La Memorial sugería “suprimir, por los medios legales … la prensa de escándalo”. Con ello “el gobierno sería respetado y temido, se haría la paz en los espíritus y la pacificación del país se aceleraría considerablemente”. Pero Madero se rehusó a limitar la libertad de expresión. Así como había instaurado por primera vez en México la libertad sindical, se proponía respetar todas las libertades. Madero entendía bien el peligro de muerte que corría, y lo enfrentó como un héroe antiguo, con estoicismo republicano. En septiembre de 1912 dijo:
Si un gobierno tal como el mío … no es capaz de durar en México, … deberíamos deducir que el pueblo mexicano no está preparado para la democracia y que necesitamos un nuevo dictador …
Tenía razón. Casi toda la prensa justificó y festejó el asesinato. Y México tardó más de ochenta años en reabrir la alternativa democrática.

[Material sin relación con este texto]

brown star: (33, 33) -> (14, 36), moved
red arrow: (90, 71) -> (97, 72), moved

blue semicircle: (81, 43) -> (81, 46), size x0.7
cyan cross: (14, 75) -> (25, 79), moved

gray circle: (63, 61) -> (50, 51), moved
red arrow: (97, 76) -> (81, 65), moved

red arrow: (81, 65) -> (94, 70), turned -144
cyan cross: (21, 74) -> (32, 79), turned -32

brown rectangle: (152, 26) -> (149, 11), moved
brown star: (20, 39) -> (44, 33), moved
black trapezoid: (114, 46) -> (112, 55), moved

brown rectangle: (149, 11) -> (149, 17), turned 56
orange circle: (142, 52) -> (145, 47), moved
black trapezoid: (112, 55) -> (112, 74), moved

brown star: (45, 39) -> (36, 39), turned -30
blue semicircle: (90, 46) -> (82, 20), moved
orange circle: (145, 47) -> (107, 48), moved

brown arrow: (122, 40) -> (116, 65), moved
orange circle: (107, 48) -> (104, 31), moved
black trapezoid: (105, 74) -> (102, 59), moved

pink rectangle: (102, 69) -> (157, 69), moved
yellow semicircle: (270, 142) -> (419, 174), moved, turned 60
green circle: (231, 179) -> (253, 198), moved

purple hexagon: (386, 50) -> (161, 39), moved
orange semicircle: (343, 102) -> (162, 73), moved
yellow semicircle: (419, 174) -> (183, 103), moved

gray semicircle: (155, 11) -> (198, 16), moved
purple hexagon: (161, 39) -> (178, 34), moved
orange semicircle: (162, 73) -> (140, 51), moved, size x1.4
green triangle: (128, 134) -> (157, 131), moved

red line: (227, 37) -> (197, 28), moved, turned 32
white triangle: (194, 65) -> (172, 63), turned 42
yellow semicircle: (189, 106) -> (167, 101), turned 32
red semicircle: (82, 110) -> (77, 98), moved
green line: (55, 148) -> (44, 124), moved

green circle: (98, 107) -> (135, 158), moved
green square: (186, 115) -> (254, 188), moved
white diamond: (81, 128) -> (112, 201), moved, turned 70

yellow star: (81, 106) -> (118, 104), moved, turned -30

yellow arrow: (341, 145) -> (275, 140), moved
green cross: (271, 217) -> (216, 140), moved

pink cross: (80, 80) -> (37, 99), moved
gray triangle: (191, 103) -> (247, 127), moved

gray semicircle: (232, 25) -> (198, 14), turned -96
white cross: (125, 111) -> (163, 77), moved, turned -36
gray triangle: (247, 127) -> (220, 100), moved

Las lecciones de aquel episodio son claras y vigentes: para preservar la democracia debemos cuidar la palabra pública. La democracia no es sólo cuestión de votos sino de convivencia civilizada, y esa convivencia se finca en el respeto a la palabra. Todo aquel que tiene voz pública (el político, el periodista, el comunicador, el intelectual) debe saber que sus palabras nunca son impunes porque se traducen en los hechos. Las palabras torcidas (la mentira, la distorsión, la descalificación, el denuesto) conducen a la alienación colectiva, a la irrealidad, al cinismo, a la incredulidad. Y las palabras de odio, tarde o temprano, terminan por desembocar en la violencia. Si no podemos (sabemos, queremos) usar la palabra apelando a la razón, los mexicanos “deberemos deducir” nuestra impreparación para la democracia.